On Wed, Mar 1, 2017 at 12:04 PM, Marco Mistroni <mmistroni@gmail.com> wrote:
Hi I think u need an UDF if u want to transform a column....
Hth

On 1 Mar 2017 4:22 pm, "Bill Schwanitz" <bilsch@bilsch.org> wrote:
Hi all,

I'm fairly new to spark and scala so bear with me.

I'm working with a dataset containing a set of column / fields. The data is stored in hdfs as parquet and is sourced from a postgres box so fields and values are reasonably well formed. We are in the process of trying out a switch from pentaho and various sql databases to pulling data into hdfs and applying transforms / new datasets with processing being done in spark ( and other tools - evaluation )

A rough version of the code I'm running so far:

val sample_data = spark.read.parquet("my_data_input")

val example_row = spark.sql("select * from parquet.my_data_input where id = 123").head

I want to apply a trim operation on a set of fields - lets call them field1, field2, field3 and field4.

What is the best way to go about applying those trims and creating a new dataset?

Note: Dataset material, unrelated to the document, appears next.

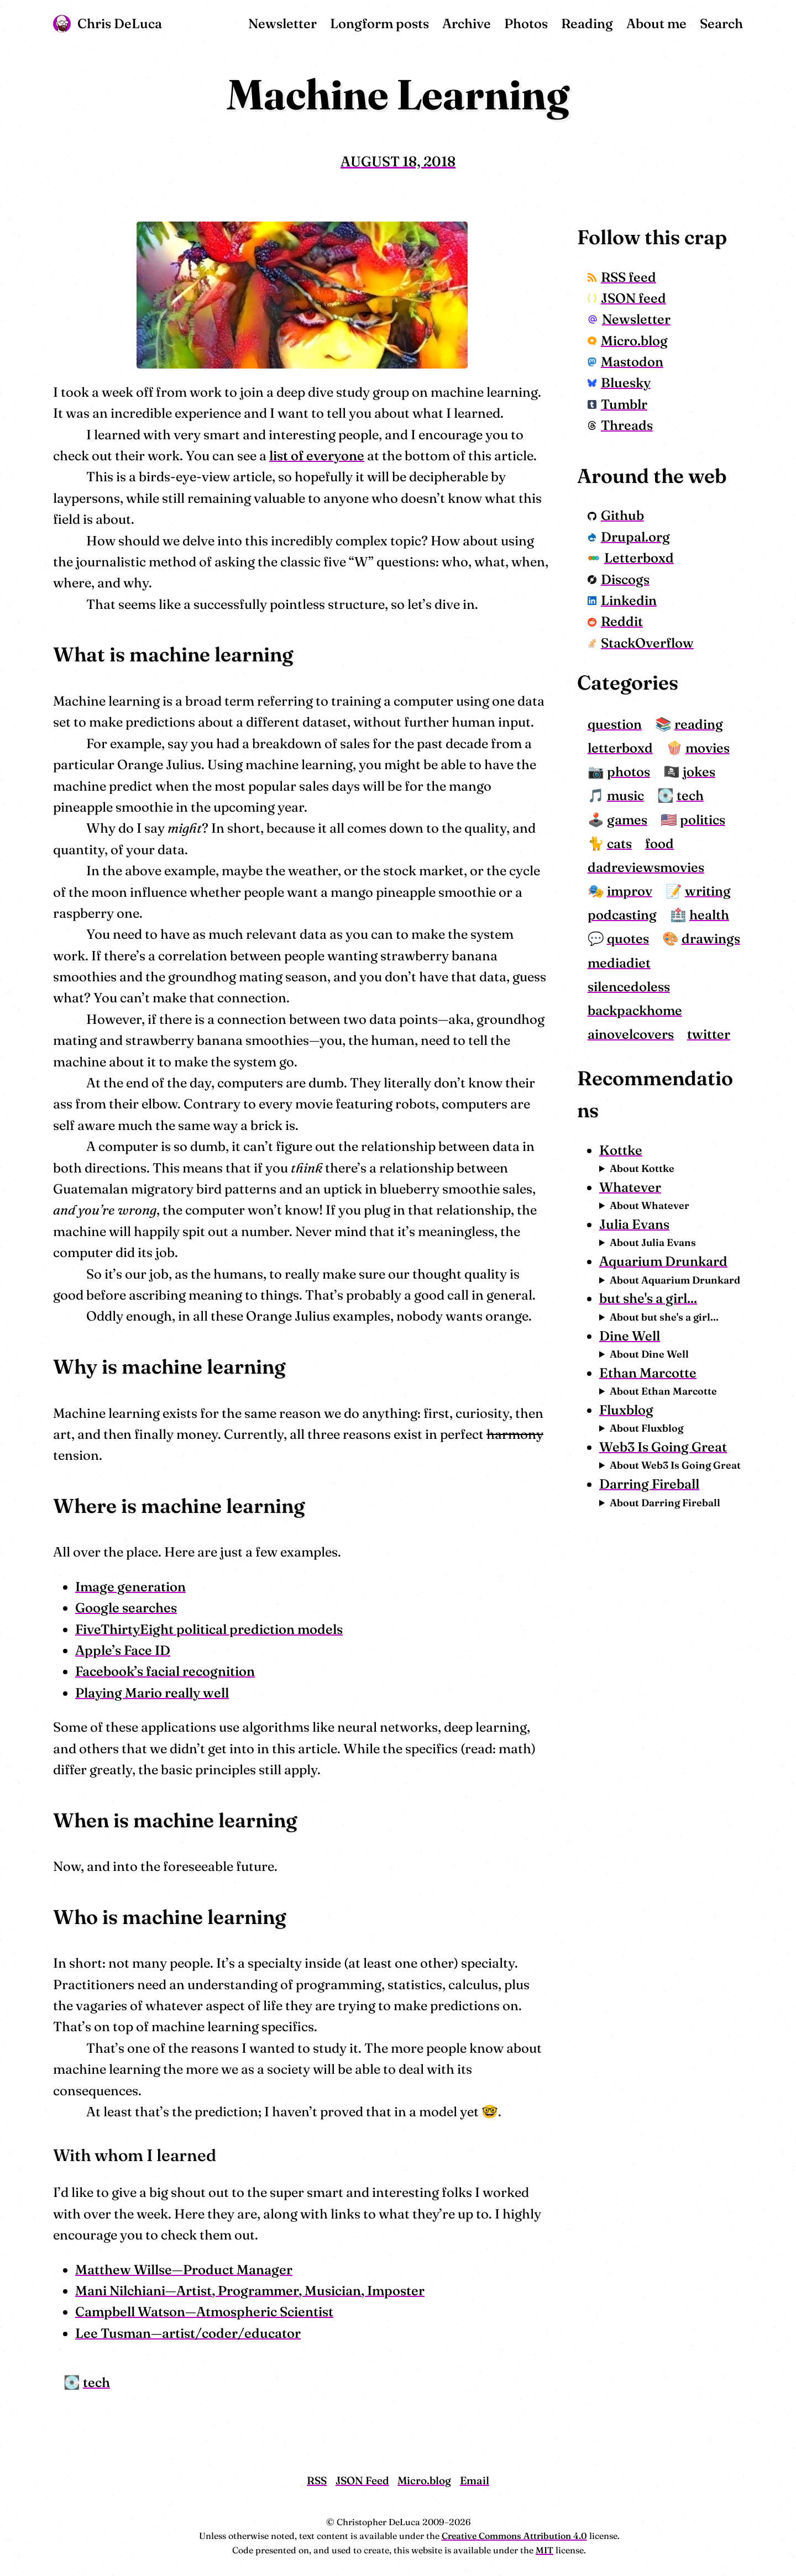  What do you see at coordinates (209, 1629) in the screenshot?
I see `FiveThirtyEight political prediction models` at bounding box center [209, 1629].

Can I apply the trip to all fields in a single map? or do I need to apply multiple map functions?

When I try the map ( even with a single ) 

scala> val transformed_data = sample_data.map(
     |   _.trim(col("field1"))
     |   .trim(col("field2"))
     |   .trim(col("field3"))
     |   .trim(col("field4"))
     | )

I end up with the following error:

<console>:26: error: value trim is not a member of org.apache.spark.sql.Row
         _.trim(col("field1"))
           ^

Any ideas / guidance would be appreciated!